Qu'est-ce que c'est que ce lieu ? Que peut bien faire ce lit sur le toit d'un hôtel ? Est-ce mon paradis ? Mon enfer ? Mon purgatoire ? Plein de gens croient, à plus ou moins juste titre, qu'il n'y a rien après. La réincarnation, la vie après la mort, toutes ces conneries… Je n'ai jamais voulu y croire. Qu'est-ce que je dois en penser, maintenant ? Quelque chose a déconné. Quelque chose a même sérieusement merdé, je dirais.

James n'a pas été la seule personne que j'ai rencontrée au Heaven's Night. Mon job de strip-teaseuse m'a valu pas mal d'avances. Ca ne veut plus dire grand-chose là où j'en suis maintenant, mais je dois avouer que j'ai ramené pas mal de conquêtes. Pour une fin de soirée, ou plus des fois, mais jamais rien de bien sérieux, en fait. J'ai vu beaucoup de têtes sinistres dans ce bar : des malheureux, des ivrognes, des mélancoliques, des énervés, des pervers, des timides. Mais James semblait n'être aucun de ceux-là. Il m'a touchée quand je l'ai vu la première fois.
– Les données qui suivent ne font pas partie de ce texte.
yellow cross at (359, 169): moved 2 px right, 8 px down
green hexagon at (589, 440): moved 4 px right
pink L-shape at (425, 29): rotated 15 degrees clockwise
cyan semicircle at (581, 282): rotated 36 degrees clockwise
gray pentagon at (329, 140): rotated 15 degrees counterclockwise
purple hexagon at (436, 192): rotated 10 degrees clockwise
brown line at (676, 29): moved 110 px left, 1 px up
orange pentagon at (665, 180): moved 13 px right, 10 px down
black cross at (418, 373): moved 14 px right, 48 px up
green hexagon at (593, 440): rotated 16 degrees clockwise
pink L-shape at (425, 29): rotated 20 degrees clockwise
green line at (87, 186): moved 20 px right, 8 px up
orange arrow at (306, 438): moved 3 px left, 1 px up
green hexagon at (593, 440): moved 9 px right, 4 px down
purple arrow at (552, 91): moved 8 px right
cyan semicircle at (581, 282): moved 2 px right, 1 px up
Je ne pourrais même pas m'expliquer pourquoi. Je crois que je n'étais pas en très grande forme moi non plus ce soir-là. On a dû se trouver comme deux âmes en peine qui s'égarent un soir et cherchent du réconfort pendant une heure ou deux. Il était distant et froid, mais il a semblé apprécier que l'on passe la nuit ensemble. C'est peut-être dès ce moment que j'ai mis le doigt dans l'engrenage. Ma curiosité habituelle m'a amenée à lui poser quelques questions. Je lui ai dit qu'il ne me semblait pas être le genre d'homme qui mettait souvent les pieds dans une boîte de strip-tease. Il m'a répondu qu'en effet, il n'aimait pas traîner dans ce genre d'endroits, mais qu'il y était venu ce soir parce qu'il cherchait la solution la moins mauvaise pour se changer les idées. Il ne m'a pas parlé de la mort récente de sa femme. J'ai dû apprendre la véritable raison de sa venue au Heaven's Night seulement quelques jours après, quand j'ai tenté de le recontacter, et qu'il est resté planté quelque part entre l'indifférence et la colère, me demandant presque qui j'étais. Il ne pensait qu'à sa femme morte et il semblait n'y avoir rien d'autre qui comptait. J'ai cru que cette histoire allait donc se terminer ici. Comme les autres avant. Pourtant il est revenu me voir danser plusieurs fois au Heaven's Night après mon appel. Nous nous sommes alors mis ensemble, de manière « officielle », pourrait-on dire. Nous avons déménagé dans la ville voisine. Silent Hill était peut-être pour lui le lieu où s'enracinaient trop de souvenirs douloureux.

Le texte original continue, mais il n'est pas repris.